Trying to open my encrypted keys, but from the command window i get a 'not a keyfile??' notification. Same error hands with newly created, empty encrypted keys as well.

HardCorePawn commented 3 years ago

which version of multibit are you running? and can you provide one of the newly created, empty encrypted .key files (and password) as well so that I can inspect/test it?

rwdean commented 3 years ago

Multibit Classic Version 0.5.19 ok, i spent some more time on it. Running -python decrypt_multibit_classic_keys.py multibit-\.key- from the command line gives this error every time, but dragging the key into the script works. However the prompt there does not display that text is typing, so it was a bit confusing but worked once i realized it was accepting input.

It seems my key has been corrupted, as it finally gave me a key, but its all wingdings.

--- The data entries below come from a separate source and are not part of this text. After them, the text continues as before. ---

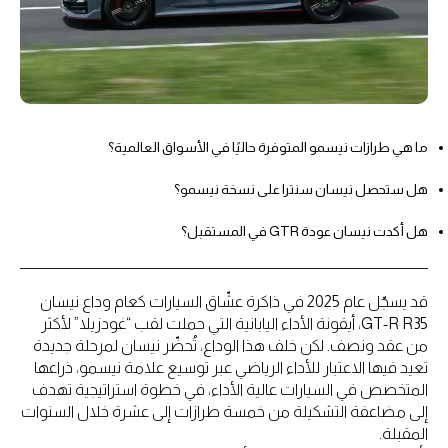
ما هي طرازات نيسمو المتوفرة حاليًا في الأسواق العالمية؟
هل ستحصل نيسان سنترا على نسخة نيسمو؟
هل أكدت نيسان عودة GTR في المستقبل؟
قد يسجّل عام 2025 في ذاكرة عشّاق السيارات كعام وداع نيسان
GT-R R35، أيقونة الأداء اليابانية التي حملت لقب “غودزيلا” لأكثر
من عقد ونصف. لكن خلف هذا الوداع، تُحضّر نيسان لمرحلة جديدة
تعيد فيها الاعتبار للأداء الرياضي عبر توسيع علامة نيسمو، ذراعها
المتخصص في السيارات عالية الأداء، في خطوة استراتيجية تهدف
إلى مضاعفة التشكيلة من خمسة طرازات إلى عشرة خلال السنوات
المقبلة.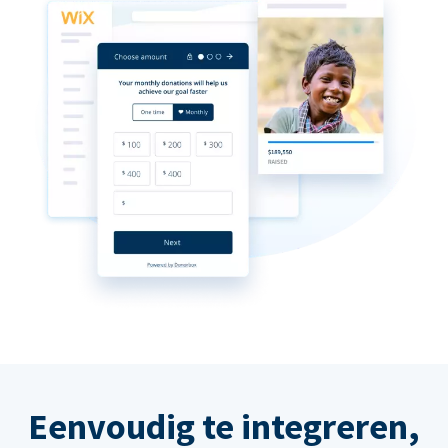
Eenvoudig te integreren,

HardCorePawn commented 3 years ago

Just out of curiousity... if you open the .key file in a text editor... does it begin with the text "U2F" or something else? The "not a .key file" error occurs if the file does not appear to be a base64 encoded file starting with a specific byte sequence.

Was this file generated on a computer set with English as the OS language? or was it using something else? It's possible the file encoding might be causing issues.

Also, did your password contain "non-english" alphabet characters? ie. accented characters from European languages? ???

rwdean commented 3 years ago

Yes, it does begin with U2F, it was generated on an English US computer, and all password characters are standard, non-accented letters and/or numbers.

HardCorePawn commented 3 years ago

And what happens if you create a new empty wallet in MultiBit Classic... and export the .key file... does it give "wingdings" or does it decrypt successfully?

If a new .key file is OK... but the old one is spitting out garbage... then it's possible the original .key file is corrupt :(

rwdean commented 3 years ago

Yeah that's what's happening. New ones are readable keys. it's gotta be corrupt.